İlk hedefim bu projeyi başarılı bir şekilde sonlandırmak. UNESCO-L’ORÉAL bu program dahilinde kariyerinin başlangıcındaki, genç ve umut vaat eden, doktorasını veya doktora sonrası çalışmalarını bitirmiş bilim kadınlarını desteklemeyi amaçlıyor. Özellikle doktora sonrası çalışmalarını tamamlayan tüm bilim insanları için akademik kariyerlerini planlayıp, bilimsel çalışmalarını ilerletecek uygun zemini hazırlamak, bilimsel araştırmalarına devam edecekleri bursları bulmak, laboratuarlarını kurmak çoğunlukla zahmetli olabiliyor. Bu noktada bu projenin ve burs desteğinin akademik kariyerime ve bilimsel çalışmalarıma önemli bir katkısı olacağına, benim için faydalı bir başlangıç olacağına inanıyorum. Bu vesile ile araştırmalarımın ileriki basamaklarına geçtiğini görme sansım olacak. Bu proje ileride yapacağım diğer çalışmaların temelini oluşturan önemli bir başlangıç olacak.
Fransa’da gerçekleştirilen törende ne gibi tepkiler aldınız?
Oldukça olumlu ve güzel tepkiler aldım. Gerek projemi değerlendiren jüri üyeleri olsun, gerekse diğer ülkelerden akademisyenler, UNESCO-L’ORÉAL delegeleri ve medya çalışanları olsun projemle yakından ilgilendiler, projemin oldukça yenilikçi ve ilgi çekici olduğu şeklinde görüş belirttiler. Tabi ki bu tepkiler projenin değerlendirmesi, anlaşılması ve insanlığa hitap etmesi acısından olumlu tepkiler olduğu için beni oldukça memnun ettiğini söylemeliyim.

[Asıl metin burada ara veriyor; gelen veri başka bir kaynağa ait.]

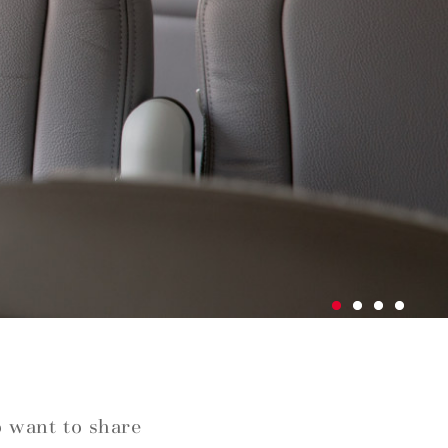
o want to share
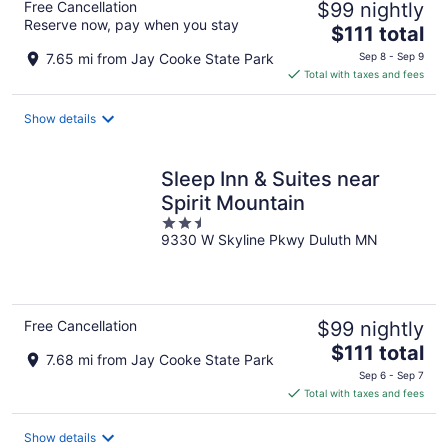
Free Cancellation
$99 nightly
Reserve now, pay when you stay
The
$111 total
price
7.65 mi from Jay Cooke State Park
Sep 8 - Sep 9
is
Total with taxes and fees
$111
total
Show details
per
night
Sleep Inn & Suites near
Spirit Mountain
2.5
9330 W Skyline Pkwy Duluth MN
out
of
5
Free Cancellation
$99 nightly
The
$111 total
7.68 mi from Jay Cooke State Park
price
Sep 6 - Sep 7
is
Total with taxes and fees
$111
total
Show details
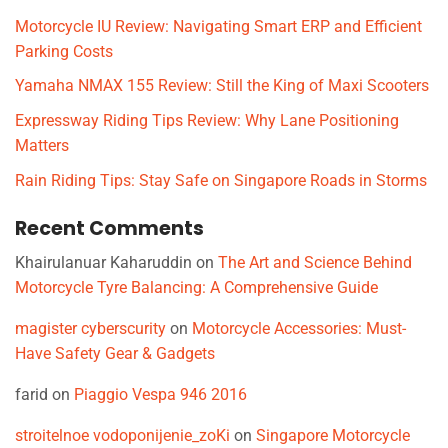
Motorcycle IU Review: Navigating Smart ERP and Efficient
Parking Costs
Yamaha NMAX 155 Review: Still the King of Maxi Scooters
Expressway Riding Tips Review: Why Lane Positioning
Matters
Rain Riding Tips: Stay Safe on Singapore Roads in Storms
Recent Comments
Khairulanuar Kaharuddin
on
The Art and Science Behind
Motorcycle Tyre Balancing: A Comprehensive Guide
magister cyberscurity
on
Motorcycle Accessories: Must-
Have Safety Gear & Gadgets
farid
on
Piaggio Vespa 946 2016
stroitelnoe vodoponijenie_zoKi
on
Singapore Motorcycle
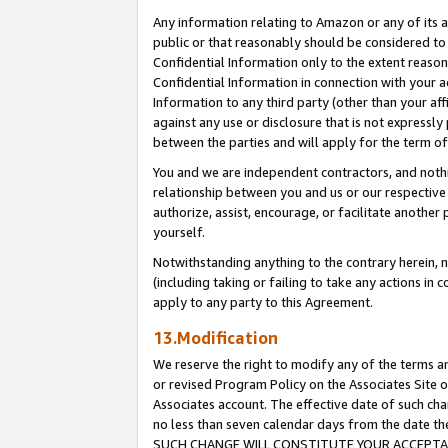
Any information relating to Amazon or any of its a
public or that reasonably should be considered to 
Confidential Information only to the extent reaso
Confidential Information in connection with your ac
Information to any third party (other than your af
against any use or disclosure that is not expressly
between the parties and will apply for the term o
You and we are independent contractors, and nothin
relationship between you and us or our respective a
authorize, assist, encourage, or facilitate another
yourself.
Notwithstanding anything to the contrary herein, no
(including taking or failing to take any actions in 
apply to any party to this Agreement.
13.Modification
We reserve the right to modify any of the terms an
or revised Program Policy on the Associates Site o
Associates account. The effective date of such ch
no less than seven calendar days from the dat
SUCH CHANGE WILL CONSTITUTE YOUR ACCEPTANC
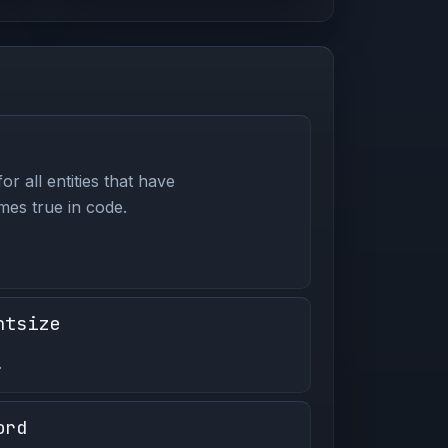
or all entities that have
es true in code.
ntsize
.
ord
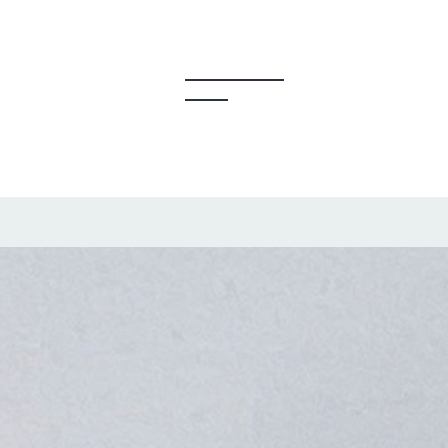
y Creators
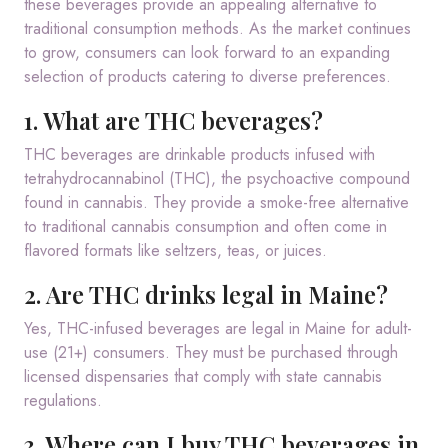
these beverages provide an appealing alternative to
traditional consumption methods.
As the market continues
to grow, consumers can look forward to an expanding
selection of products catering to diverse preferences.
1. What are THC beverages?
THC beverages are drinkable products infused with
tetrahydrocannabinol (THC), the psychoactive compound
found in cannabis. They provide a smoke-free alternative
to traditional cannabis consumption and often come in
flavored formats like seltzers, teas, or juices.
2. Are THC drinks legal in Maine?
Yes, THC-infused beverages are legal in Maine for adult-
use (21+) consumers. They must be purchased through
licensed dispensaries that comply with state cannabis
regulations.
3. Where can I buy THC beverages in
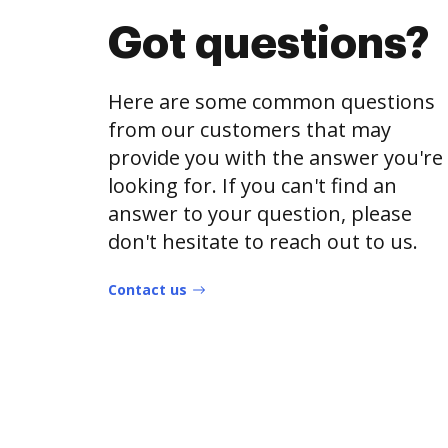
Got questions?
Here are some common questions
from our customers that may
provide you with the answer you're
looking for. If you can't find an
answer to your question, please
don't hesitate to reach out to us.
Contact us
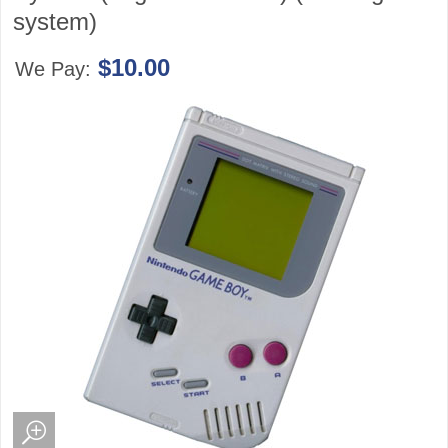
system)
$10.00
We Pay:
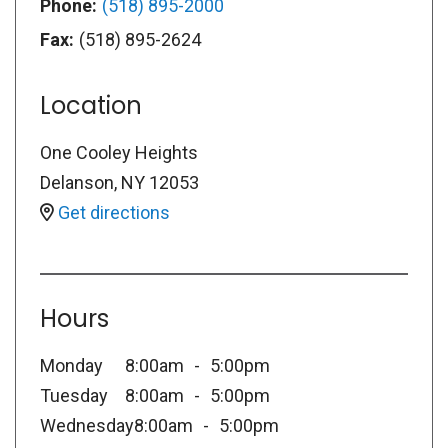
Phone:
(518) 895-2000
Fax:
(518) 895-2624
Location
One Cooley Heights
Delanson
,
NY
12053
Get directions
Hours
Monday
8:00am
5:00pm
Tuesday
8:00am
5:00pm
Wednesday
8:00am
5:00pm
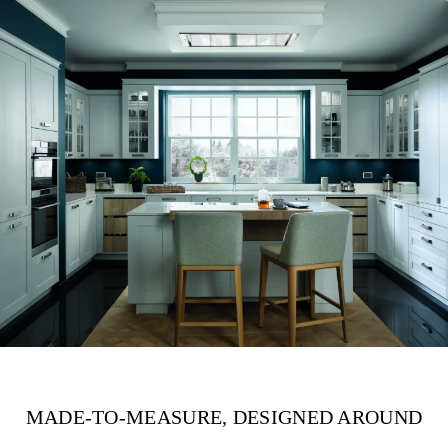
MADE-TO-MEASURE, DESIGNED AROUND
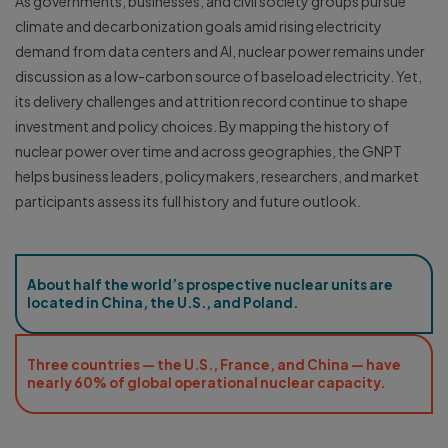
As governments, businesses, and civil society groups pursue
climate and decarbonization goals amid rising electricity
demand from data centers and AI, nuclear power remains under
discussion as a low-carbon source of baseload electricity. Yet,
its delivery challenges and attrition record continue to shape
investment and policy choices. By mapping the history of
nuclear power over time and across geographies, the GNPT
helps business leaders, policymakers, researchers, and market
participants assess its full history and future outlook.
About half the world’s prospective nuclear units are
located in China, the U.S., and Poland.
Three countries — the U.S., France, and China — have
nearly 60% of global operational nuclear capacity.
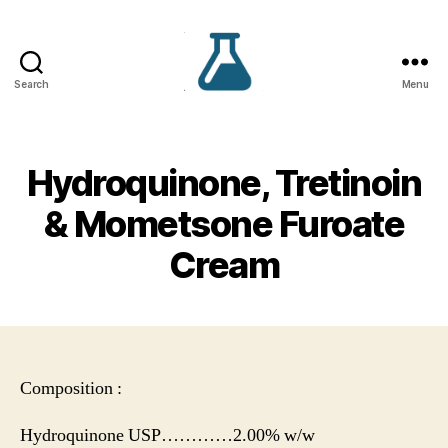
Search
Menu
VS
Lifecare
Hydroquinone, Tretinoin
& Mometsone Furoate
Cream
Composition :
Hydroquinone USP…………2.00% w/w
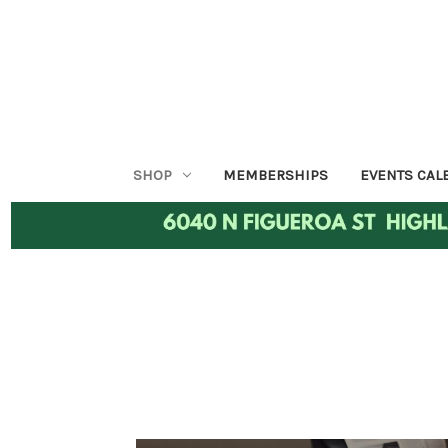
SHOP
MEMBERSHIPS
EVENTS CAL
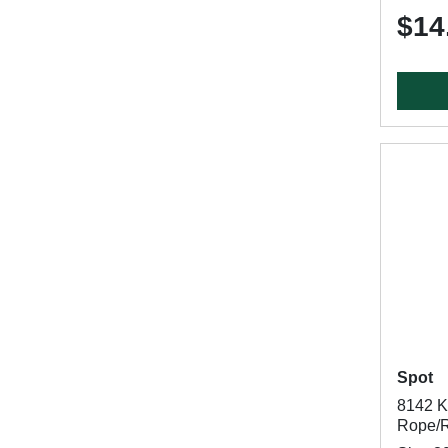
$14
Spot
8142 Kn
Rope/R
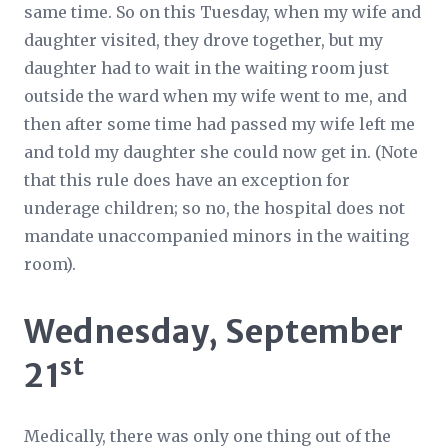
same time. So on this Tuesday, when my wife and
daughter visited, they drove together, but my
daughter had to wait in the waiting room just
outside the ward when my wife went to me, and
then after some time had passed my wife left me
and told my daughter she could now get in. (Note
that this rule does have an exception for
underage children; so no, the hospital does not
mandate unaccompanied minors in the waiting
room).
Wednesday, September
st
21
Medically, there was only one thing out of the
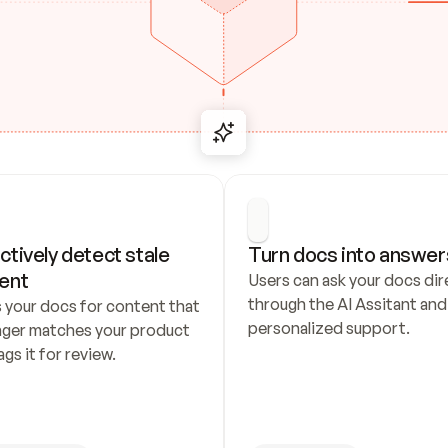
ctively detect stale 
Turn docs into answer
ent
Users can ask your docs dire
through the AI Assitant and 
 your docs for content that 
personalized support.
nger matches your product 
ags it for review.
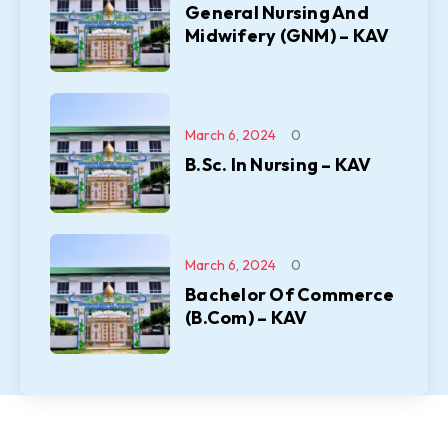
General Nursing And
Midwifery (GNM) – KAV
March 6, 2024
0
B.Sc. In Nursing – KAV
March 6, 2024
0
Bachelor Of Commerce
(B.Com) – KAV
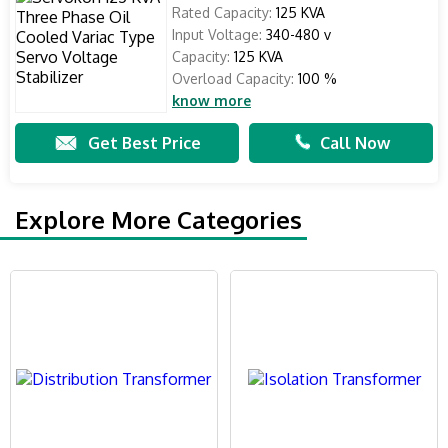
Rated Capacity:
125 KVA
Input Voltage:
340-480 v
Capacity:
125 KVA
Overload Capacity:
100 %
know more
Get Best Price
Call Now
Explore More Categories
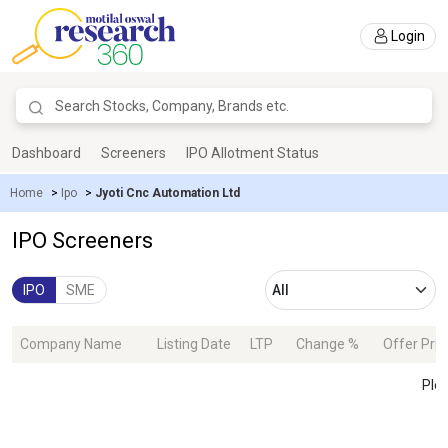
Login
Dashboard
Screeners
IPO Allotment Status
Home
>
Ipo
>
Jyoti Cnc Automation Ltd
IPO Screeners
IPO
SME
Company Name
Listing Date
LTP
Change %
Offer Pric
Plea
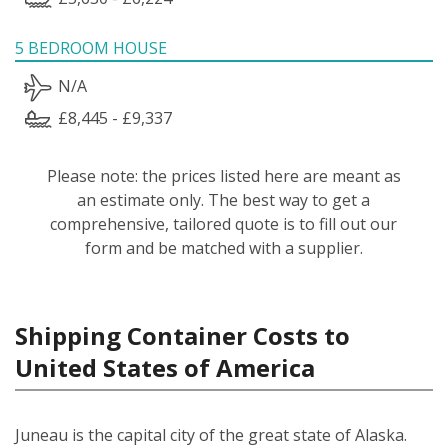
5 BEDROOM HOUSE
N/A
£8,445 - £9,337
Please note: the prices listed here are meant as
an estimate only. The best way to get a
comprehensive, tailored quote is to fill out our
form and be matched with a supplier.
Shipping Container Costs to
United States of America
Juneau is the capital city of the great state of Alaska.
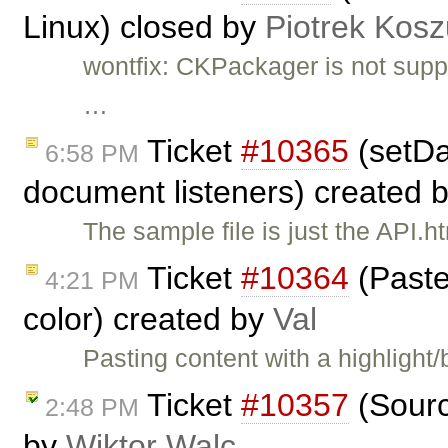
Linux) closed by
Piotrek Kosz
wontfix: CKPackager is not supp
…
Ticket
#10365
(setDa
6:58 PM
document listeners) created 
The sample file is just the API.h
Ticket
#10364
(Paste
4:21 PM
color) created by
Val
Pasting content with a highligh
Ticket
#10357
(Sourc
2:48 PM
by
Wiktor Walc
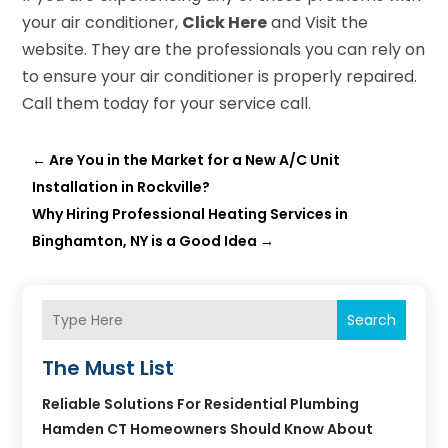
your air conditioner,
Click Here
and Visit the
website. They are the professionals you can rely on
to ensure your air conditioner is properly repaired.
Call them today for your service call.
←
Are You in the Market for a New A/C Unit
Installation in Rockville?
Why Hiring Professional Heating Services in
Binghamton, NY is a Good Idea
→
Search
The Must List
Reliable Solutions For Residential Plumbing
Hamden CT Homeowners Should Know About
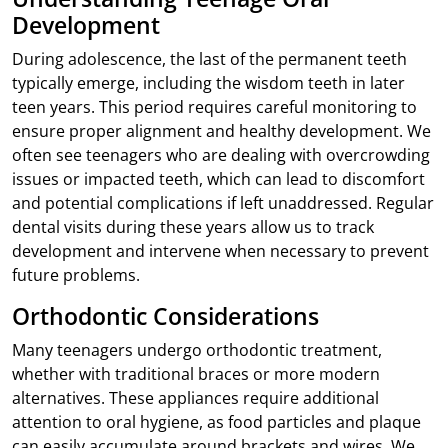
Development
During adolescence, the last of the permanent teeth
typically emerge, including the wisdom teeth in later
teen years. This period requires careful monitoring to
ensure proper alignment and healthy development. We
often see teenagers who are dealing with overcrowding
issues or impacted teeth, which can lead to discomfort
and potential complications if left unaddressed. Regular
dental visits during these years allow us to track
development and intervene when necessary to prevent
future problems.
Orthodontic Considerations
Many teenagers undergo orthodontic treatment,
whether with traditional braces or more modern
alternatives. These appliances require additional
attention to oral hygiene, as food particles and plaque
can easily accumulate around brackets and wires. We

Erken tanı ile ilgili günümüzdeki gelişmeler hakkında bilgi verir misiniz?
Proje dahilinde geliştirmeyi düşündüğüm “hasta-yanı” (Point-of-care) tanı ve teşhis kitleri ile önceki bilimsel çalışmalarımın sağlık alanındaki detaylı uygulamalarına odaklanmayı planlamaktayım.
Günümüzde, özellikle az gelişmiş ülkelerde, çoğu hastalığın geç teşhis edilmesi veya hiç teşhis edilememesi oldukça önemli bir sorun. Örneğin bazı kanser türleri, kalp damar rahatsızlıkları, ve hatta bulaşıcı hastalıkların tıbbi tanısı ve teşhisi erken müdahale ve hayat kurtarma acısından büyük önem taşımakta. Bu proje dahilinde geliştirilecek hasta-yanı tanı sistemleri ile detaylı laboratuar tahlillerine, ileri teknoloji olcum ve tanı cihazlarına gerek duyulmadan, en ücra köselerde bile kolayca kullanılması mümkün, maliyeti düşük sistemlerin geliştirilmesini planlamaktayım.
Çalışmalarınızı bundan sonraki dönemde nerede ve nasıl gerçekleştireceksiniz?
UNESCO-L’ORÉAL bursu ile projemi Amerika’nın ve dünyanın önde gelen üniversitelerinden Harvard Medical School ve MIT (Massachusetts Institute of Technology)’de önümüzdeki 1 yıl süresince tamamlamayı planlıyorum. Sonrasında ise Okan Üniversitesi’nde bilimsel ve akademik çalışmalarıma devam etmeyi, bu burs ve proje ile geliştirdiğim teknolojilerin farklı farklı uygulamaları üzerine yeni projeler üzerinde çalışmayı planlıyorum.